Small amounts of disinfection byproducts, including bromodichloromethane (BDCM) and dibromoacetic acid (DBA), are formed in drinking water when chlorine disinfectants combine with naturally occurring organic matter. Several epidemiology studies have reported a possible association between these byproducts and adverse reproductive outcomes, including spontaneous abortion. Because the existing toxicology data was very limited, the Federal Advisory Committee recommended that BDCM, in particular, should be thoroughly studied for a potential causal relationship to reproductive and developmental toxicity.
To address these data gaps, researchers at Argus Research Laboratories examined laboratory animals exposed to BDCM and DBA through drinking water. Each study found no adverse effects at dose levels thousands of times higher than those to which humans are exposed. Based on the results of these studies, the researchers concluded that BDCM and DBA are unlikely to pose a reproductive or developmental health risk to humans. EPA will review this research as it develops new regulations on disinfection byproducts.
The studies were designed to comply with the EPA's Federal Insecticide Fungicide and Rodenticide Act (FIFRA) Guidelines and with the EPA's Guidelines for Good Laboratory Practices. Each study was independently monitored. In addition, an independent panel of experts reviewed the study designs and interpretation of data. The studies were sponsored by the Research Foundation for Health and Environmental Effectsâ, a tax-exempt foundation established by the Chlorine Chemistry Council.
Following are brief summaries of each study:
Biodisposition of DBA and BDCM in Rats and Rabbits
Christian, et al. 2001. Biodisposition of Dibromoacetic acid (DBA) and Bromodichloromethane (BDCM) Administered to Rats and Rabbits in Drinking Water During Range-Finding Reproduction and Developmental Toxicity Studies. International Journal of Toxicology, 20:239-253.

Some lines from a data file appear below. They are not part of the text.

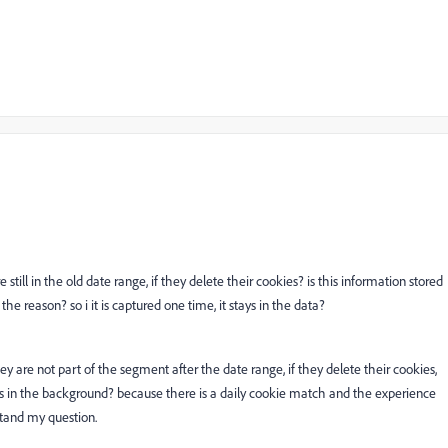
 still in the old date range, if they delete their cookies? is this information stored
 the reason? so i it is captured one time, it stays in the data?
hey are not part of the segment after the date range, if they delete their cookies,
s in the background? because there is a daily cookie match and the experience
stand my question.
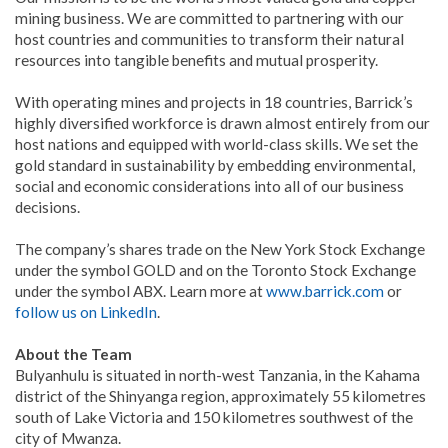
mining business. We are committed to partnering with our
host countries and communities to transform their natural
resources into tangible benefits and mutual prosperity.
With operating mines and projects in 18 countries, Barrick’s
highly diversified workforce is drawn almost entirely from our
host nations and equipped with world-class skills. We set the
gold standard in sustainability by embedding environmental,
social and economic considerations into all of our business
decisions.
The company’s shares trade on the New York Stock Exchange
under the symbol GOLD and on the Toronto Stock Exchange
under the symbol ABX. Learn more at
www.barrick.com
or
follow us on LinkedIn
.
About the Team
Bulyanhulu is situated in north-west Tanzania, in the Kahama
district of the Shinyanga region, approximately 55 kilometres
south of Lake Victoria and 150 kilometres southwest of the
city of Mwanza.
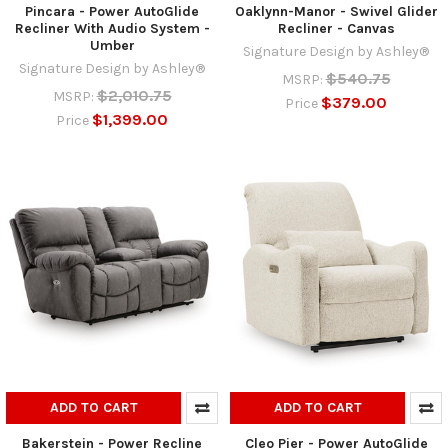
Pincara - Power AutoGlide
Oaklynn-Manor - Swivel Glider
Recliner With Audio System -
Recliner - Canvas
Umber
Signature Design by Ashley®
Signature Design by Ashley®
$540.75
MSRP:
$2,010.75
MSRP:
$379.00
Price
$1,399.00
Price
ADD TO CART
ADD TO CART
Bakerstein - Power Recline
Cleo Pier - Power AutoGlide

The study evaluated whether detectable concentrations of DBA or BDCM were absorbed from the drinking water provided to rats and rabbits and whether there were detectable levels of either DBA or BDCM present in the maternal blood, placentas, fetuses, pups, or maternal milk. No quantifiable concentrations of BDCM were found, suggesting that BDCM is rapidly degraded or metabolized in the body. DBA produced quantifiable concentrations in the maternal blood, placentas, fetuses, pups, and maternal milk. No reproductive and developmental effects were observed in these preliminary studies, suggesting that neither DBA nor BDCM are reproductive or developmental risks for humans.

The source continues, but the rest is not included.